▶ Listed records
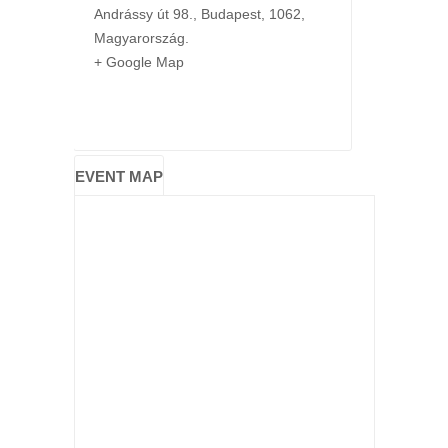
Andrássy út 98.
,
Budapest
,
1062
,
Magyarország
.
+ Google Map
EVENT MAP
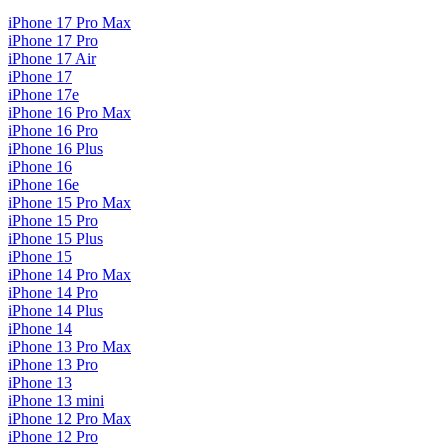
iPhone 17 Pro Max
iPhone 17 Pro
iPhone 17 Air
iPhone 17
iPhone 17e
iPhone 16 Pro Max
iPhone 16 Pro
iPhone 16 Plus
iPhone 16
iPhone 16e
iPhone 15 Pro Max
iPhone 15 Pro
iPhone 15 Plus
iPhone 15
iPhone 14 Pro Max
iPhone 14 Pro
iPhone 14 Plus
iPhone 14
iPhone 13 Pro Max
iPhone 13 Pro
iPhone 13
iPhone 13 mini
iPhone 12 Pro Max
iPhone 12 Pro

▶ Work request
Give all the entries again exactly, dropping each picture.

▶ Final answer
Andrássy út 98.
,
Budapest
,
1062
,
Magyarország
.
+ Google Map
EVENT MAP
iPhone 17 Pro Max
iPhone 17 Pro
iPhone 17 Air
iPhone 17
iPhone 17e
iPhone 16 Pro Max
iPhone 16 Pro
iPhone 16 Plus
iPhone 16
iPhone 16e
iPhone 15 Pro Max
iPhone 15 Pro
iPhone 15 Plus
iPhone 15
iPhone 14 Pro Max
iPhone 14 Pro
iPhone 14 Plus
iPhone 14
iPhone 13 Pro Max
iPhone 13 Pro
iPhone 13
iPhone 13 mini
iPhone 12 Pro Max
iPhone 12 Pro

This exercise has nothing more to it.